Just remember 2 years ago. You had probably never heard of a subprime mortgage. Then starting on Feb. 7, 2007 things suddenly changed for all of us. And since then, in order to try making sense of the daily flow of news we have had to learn a brand new dictionary and a full alphabet soup: CDOs, CDS, CPFF, EESA, GSEs, LIBOR, OSI, PDCF, PWG, SPV, TAF, TSLF, TARP, to name just a few. I’m sure some readers will think my list is a bit much and anyway, what does it have to do with e-patients?
The larger than life financial events unfolding daily in front of us are forcing us to apply, to what has become an urgent financial situation, the same methodology the e-patients have learned in order to better deal with their medical condition. The American public is clamoring for more and more information, just like anyone just diagnosed with cancer will in the first few months following diagnosis.

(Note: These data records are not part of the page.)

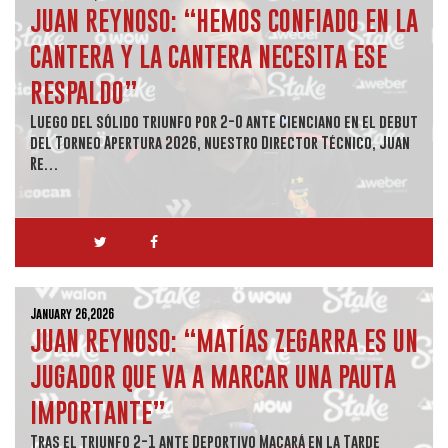
JUAN REYNOSO: “HEMOS CONFIADO EN LA
CANTERA Y LA CANTERA NECESITA ESE
RESPALDO”
Luego del sólido triunfo por 2-0 ante Cienciano en el debut
del Torneo Apertura 2026, nuestro Director Técnico, Juan
Re…
January 26,2026
JUAN REYNOSO: “MATÍAS ZEGARRA ES UN
JUGADOR QUE VA A MARCAR UNA PAUTA
IMPORTANTE”
Tras el triunfo 2-1 ante Deportivo Macará en la Tarde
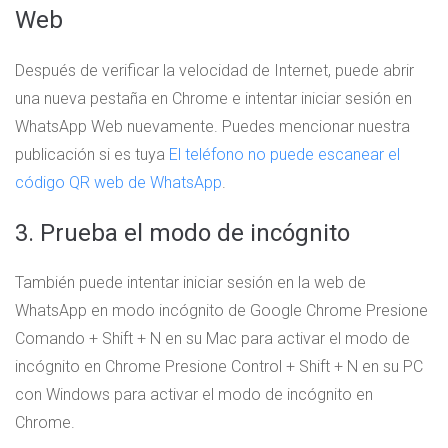
Web
Después de verificar la velocidad de Internet, puede abrir
una nueva pestaña en Chrome e intentar iniciar sesión en
WhatsApp Web nuevamente. Puedes mencionar nuestra
publicación si es tuya
El teléfono no puede escanear el
código QR web de WhatsApp
.
3. Prueba el modo de incógnito
También puede intentar iniciar sesión en la web de
WhatsApp en modo incógnito de Google Chrome Presione
Comando + Shift + N en su Mac para activar el modo de
incógnito en Chrome Presione Control + Shift + N en su PC
con Windows para activar el modo de incógnito en
Chrome.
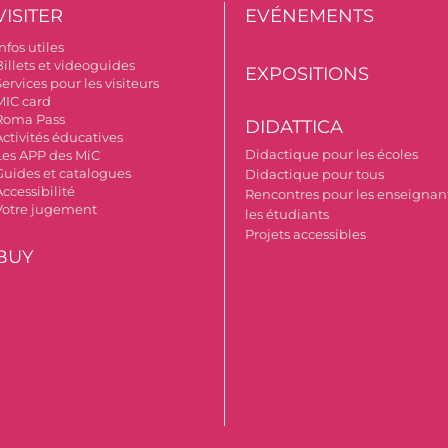
VISITER
EVÉNEMENTS
nfos utiles
Billets et videoguides
EXPOSITIONS
ervices pour les visiteurs
MIC card
Roma Pass
DIDATTICA
Activités éducatives
Didactique pour les écoles
Les APP des MiC
Guides et catalogues
Didactique pour tous
ccessibilité
Rencontres pour les enseignant
Votre jugement
les étudiants
Projets accessibles
BUY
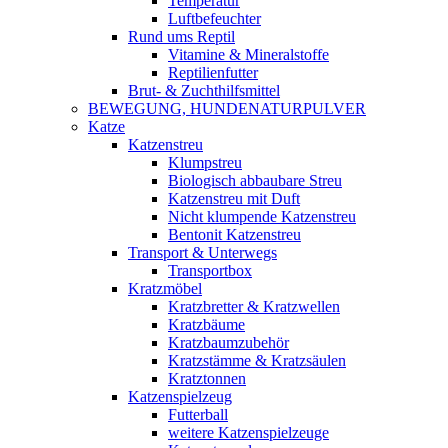
Temperatur
Luftbefeuchter
Rund ums Reptil
Vitamine & Mineralstoffe
Reptilienfutter
Brut- & Zuchthilfsmittel
BEWEGUNG, HUNDENATURPULVER
Katze
Katzenstreu
Klumpstreu
Biologisch abbaubare Streu
Katzenstreu mit Duft
Nicht klumpende Katzenstreu
Bentonit Katzenstreu
Transport & Unterwegs
Transportbox
Kratzmöbel
Kratzbretter & Kratzwellen
Kratzbäume
Kratzbaumzubehör
Kratzstämme & Kratzsäulen
Kratztonnen
Katzenspielzeug
Futterball
weitere Katzenspielzeuge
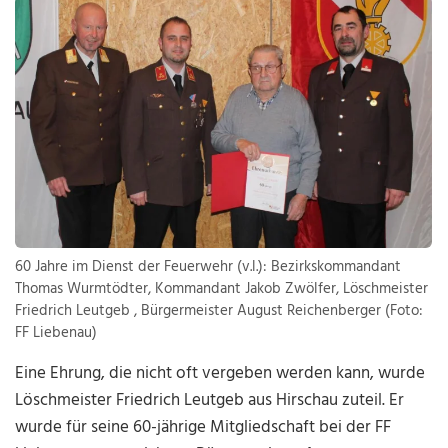
60 Jahre im Dienst der Feuerwehr (v.l.): Bezirkskommandant
Thomas Wurmtödter, Kommandant Jakob Zwölfer, Löschmeister
Friedrich Leutgeb , Bürgermeister August Reichenberger (Foto:
FF Liebenau)
Eine Ehrung, die nicht oft vergeben werden kann, wurde
Löschmeister Friedrich Leutgeb aus Hirschau zuteil. Er
wurde für seine 60-jährige Mitgliedschaft bei der FF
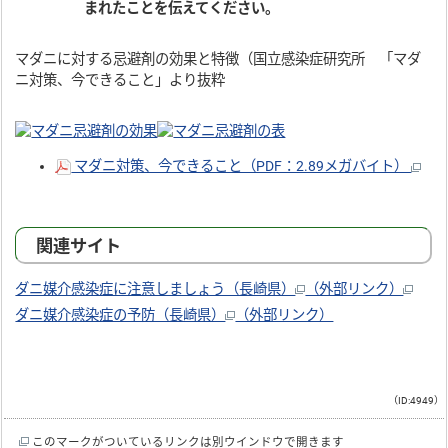
まれたことを伝えてください。
マダニに対する忌避剤の効果と特徴（国立感染症研究所 「マダ
ニ対策、今できること」より抜粋
マダニ対策、今できること（PDF：2.89メガバイト）
関連サイト
ダニ媒介感染症に注意しましょう（長崎県）
（外部リンク）
ダニ媒介感染症の予防（長崎県）
（外部リンク）
（ID:4949）
このマークがついているリンクは別ウインドウで開きます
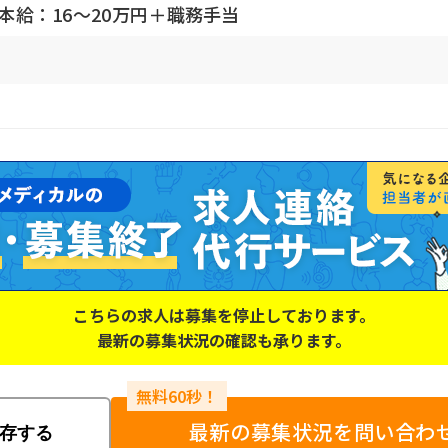
基本給：16～20万円＋職務手当
こちらの求人は募集を停止しております。
最新の募集状況の確認も承ります。
最新の募集状況を問い合わ
存する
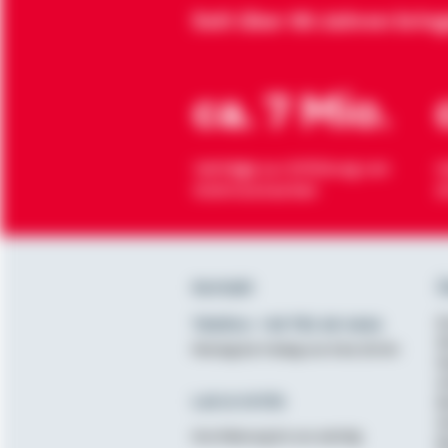
Seit über 90 Jahren brin
ca. 7 Mio.
Verträge zur Erfüllung von
H
Wohnwünschen
O
Kontakt
Ü
Telefon: +49 791 46-4444
K
D
Montag bis Freitag von 8 bis 20 Uhr
N
A
Lob & Kritik
B
G
Ihre Meinung ist uns wichtig
B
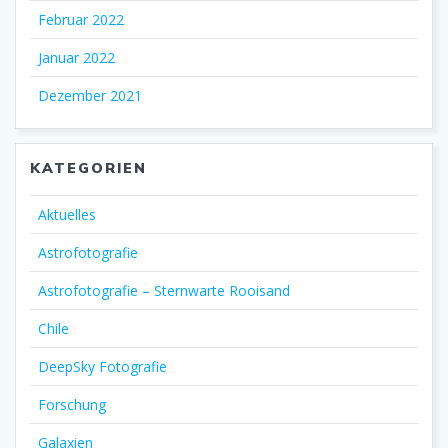
Februar 2022
Januar 2022
Dezember 2021
KATEGORIEN
Aktuelles
Astrofotografie
Astrofotografie – Sternwarte Rooisand
Chile
DeepSky Fotografie
Forschung
Galaxien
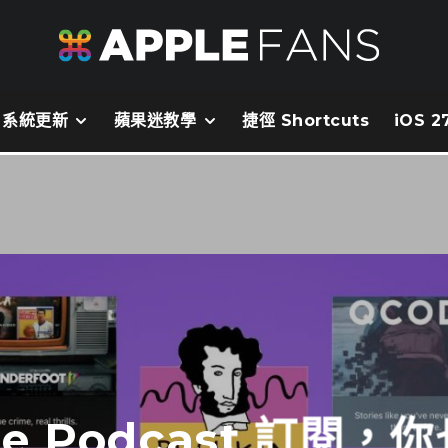
系統更新
蘋果迷教學
捷徑 Shortcuts
iOS 
le Podcast 訂閱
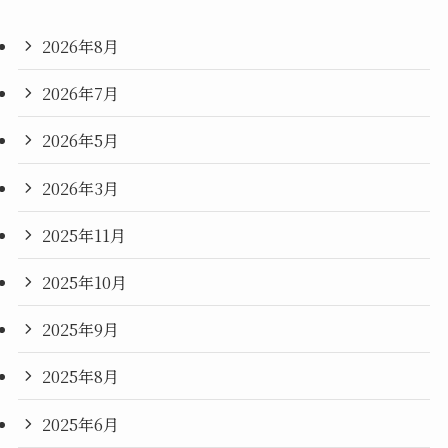
2026年8月
2026年7月
2026年5月
2026年3月
2025年11月
2025年10月
2025年9月
2025年8月
2025年6月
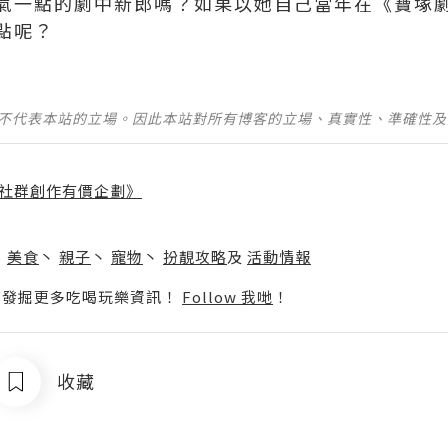
氣一點的劇中新郎嗎？如果以她自己當年在《寶塚
點呢？
並不代表本站的立場。因此本站對所有博客的立場、真實性、準確性
社群創作有價企劃》
】
丶
美食
丶
親子
丶
寵物
丶
扮靚攻略
及
活動情報
p啦！發掘更多吃喝玩樂資訊！
Follow 我哋
！
收藏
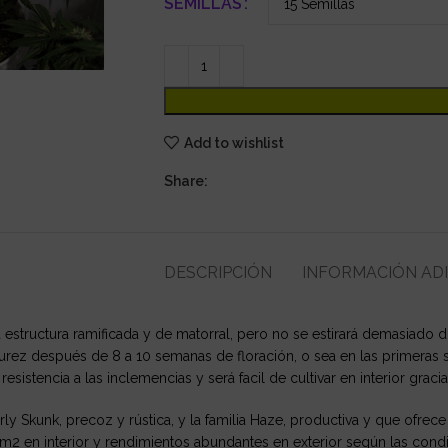
SEMILLAS
Add to wishlist
Share:
DESCRIPCIÓN
INFORMACIÓN AD
 estructura ramificada y de matorral, pero no se estirará demasiado 
ez después de 8 a 10 semanas de floración, o sea en las primeras s
sistencia a las inclemencias y será facil de cultivar en interior gracia
rly Skunk, precoz y rústica, y la familia Haze, productiva y que ofre
2 en interior y rendimientos abundantes en exterior según las condi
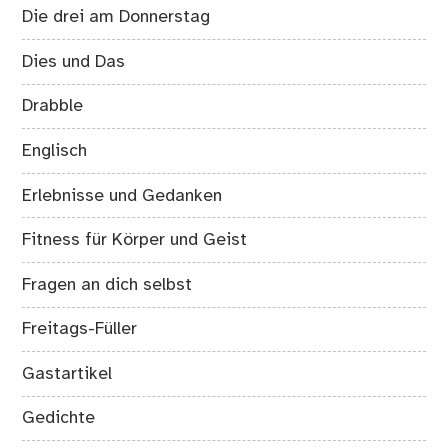
Die drei am Donnerstag
Dies und Das
Drabble
Englisch
Erlebnisse und Gedanken
Fitness für Körper und Geist
Fragen an dich selbst
Freitags-Füller
Gastartikel
Gedichte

When joining an ACOR group allmost all new subscribers have never heard of ABX-EGF, ATN-161, Phase I trial, 5FU, DCIS, MEN, MSI,PET scan, HD-IL2 or TNM to mention just a tiny portion of the terms needed to become a cancer e-patient.
The financial crisis leaves us with 3 choices:
deny it, pay no attention to it or learn as much as possible about it in order to make what we try to be informed decisions. Those are the same exact choices faced by patients dealing with a life-threatening condition. e-patients, who by definition chose the 3rd choice, have decided to become informed after they were hit with their own health crisis. We tend to believe that for many of them this choice has some positive implications, at least on their quality of life, often on the quality of care and at least sometimes on their survival. The parallel is surprising and I wonder if the ACOR subscribers are dealing with the effect of the financial crisis in different ways from the rest of the population because they have already learned to deal with a life-threatening situation.